I was looking at thingiverse today and thinking about my old supercuber website - it would host stl files online - which is basically what thingiverse does. It was focusing on specifically embedding stl files in your blog with an iframe which makes me think that I was thinking about the problem wrong - it was a feature not a business. To make the business I really needed to make thingiverse.

Interestingly, thingiverse seems like its going through a lot of organizational challenges - people really don’t like the website and numerous redesigns have ended badly. Heres my guess - 3D printing isn’t what it was going to be. This means that the originally well hyped and well funded site wasn’t getting as much traction as it promised it would and thus it was handed to new ownership, then to new ownership, etc. Basically startup problems.

Now, why did I want to make supercuber? Why was thingiverse so hyped? Why haven’t I thought about this in 11 years and meanwhile, thingiverse has struggled through those 11 years? The idea of universal replicators is still really cool - the idea that every product in your house can be made by you and by one machine, and for which the blueprints are available online. These blueprints can be collaborated on so that in the future, when you need a hammer, you can make your own best possible hammer that everyone else has too.

Obviously 3D printing technology isn’t there yet - the manufacturing process for hammers is suprisingly complex and 3d printers can barely print metal well. Even assuming 3D printing was perfect - where you can build a hammer atom by atom starting with a block of carbon or some metal, Im not sure that these replicators would be that great. Basically everyone would keep large stashes of pure elements in their houses for anything they hoped to build rather than go to the store.

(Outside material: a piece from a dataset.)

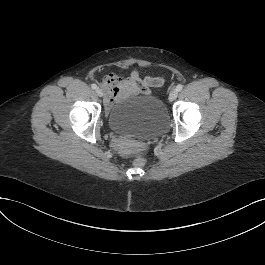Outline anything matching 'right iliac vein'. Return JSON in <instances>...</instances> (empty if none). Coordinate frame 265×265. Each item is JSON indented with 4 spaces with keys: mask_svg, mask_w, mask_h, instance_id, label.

The thing is, everyone pretty much uses the same stuff. The hammer that works for you works for me - even the iphone that works for you works for me. Even the car, and the bike, etc. This makes mass manufacturing efficient. Now a hammer factory can make hammers for everyone with a process that consumes less energy than building them atom by atom - it just isn’t that hard to go to the store to buy something. Theres a reason our homes pile up with endless stuff. None of this would work if we all needed different stuff but we don’t so it works great.

In summary, I don’t think universal replicators would be that useful. Thus even if 3d printing evolved to that level, I still don’t think it would be that useful. I guess its still cool, but I can no longer see the light.